Pourtant les programmes de vaccination ne sont pas uniquement des choix "individuels". D'abord parce qu'une maladie, qu'elle soit humaine ou animale ne "coûte" pas seulement au seul propriétaire des animaux où à l'individu. Pour toutes les maladies contagieuses, nous avons un prix collectif à payer. Non seulement le prix de la mutualisation ou de la solidarité, mais aussi le prix de la production et du travail qui n'est pas réalisé. C'est pour cela que face aux épidémies graves, le choix de promouvoir et parfois d'imposer une vaccination relève également d'une décision collective et donc de l'action du politique.
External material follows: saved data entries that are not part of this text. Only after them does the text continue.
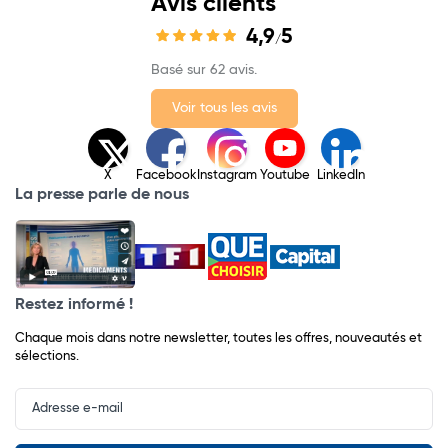
Avis clients
4,9
5
/
Basé sur 62 avis.
Voir tous les avis
X
Facebook
Instagram
Youtube
LinkedIn
La presse parle de nous
Restez informé !
Chaque mois dans notre newsletter, toutes les offres, nouveautés et
sélections.
Input
Newsletter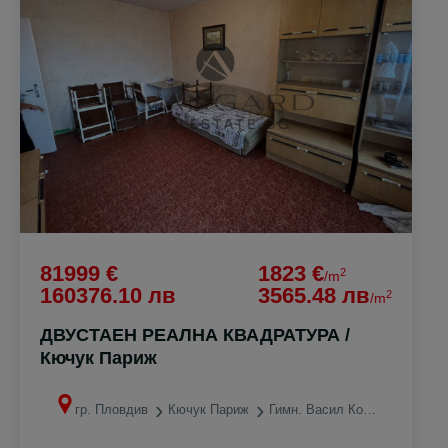
81999 €
1823 €
2
/m
160376.10 лв
3565.48 лв
2
/m
ДВУСТАЕН РЕАЛНА КВАДРАТУРА /
Кючук Париж
гр. Пловдив
Кючук Париж
Гимн. Васил Коларов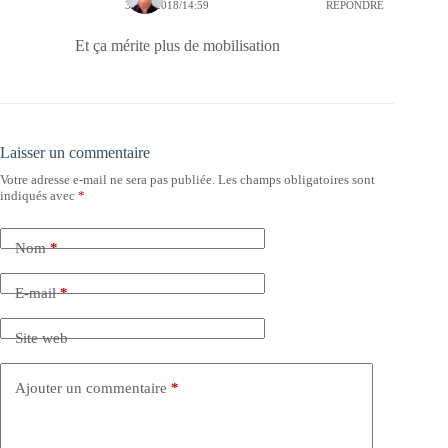
31/05/2018/14:59
RÉPONDRE
Et ça mérite plus de mobilisation
Laisser un commentaire
Votre adresse e-mail ne sera pas publiée.
Les champs obligatoires sont
indiqués avec
*
Nom
*
E-mail
*
Site web
Ajouter un commentaire
*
Vos Groupements de Défense Sanitaire (GDS) ont toujours réfléchi à l'opportunité d'une vaccination et face à toutes les maladies pour lesquelles une vaccination était disponible, il en ont pesé le pour et le contre: coût, efficacité, risques, tout est mis dans la balance, de manière objective, sans présupposé idéologique ni influence commerciale. Par le passé, d'abord avec la Fièvre Aphteuse, puis la brucellose et la rage. Plus récemment avec la mise en place d'une vaccination ciblée contre l'IBR des animaux IBR positifs, ou bien la réflexion sur la place de la vaccination dans la lutte contre la BVD avec pour objectif d'éviter la naissance veaux IPI dans nos élevages, où encore nos actions répétées pour obtenir la possibilité d'importer un vaccin pour prévenir la fièvre charbonneuse dans les élevages dont les pâtures sont contaminées.
 
Petite histoire de la vaccination:
A l'origine tout est affaire de vaches et de moutons...


A l'origine de la vaccination, il y a une observation empirique : une infection guérie protège de la maladie. Partant de ce constat, l'homme essayera de se protéger et de protéger ses animaux par la vaccination dont le but est de mimer une infection. Plus que toute autre branche de la médecine, l'histoire de la vaccination mèle médecine humaine et médecine vétérinaire. Encore aujourd'hui, c'est un domaine en perpétuel progrès

La lutte contre la variole

En occident, l'histoire de la vaccination commence avec celle de la variole. Cette maladie, strictement humaine, endémique en Asie a été introduite en occident vers le VIème siècle avec les premières invasions arabes. Aujourd'hui, grâce à la vaccination, la variole a été totalement éradiquée de la surface de la terre. Mais jusqu'au XIXème siècle, elle entraine une importante mortalité et marque physiquement la peau des personnes qui l'auront contractée et qui y survivent.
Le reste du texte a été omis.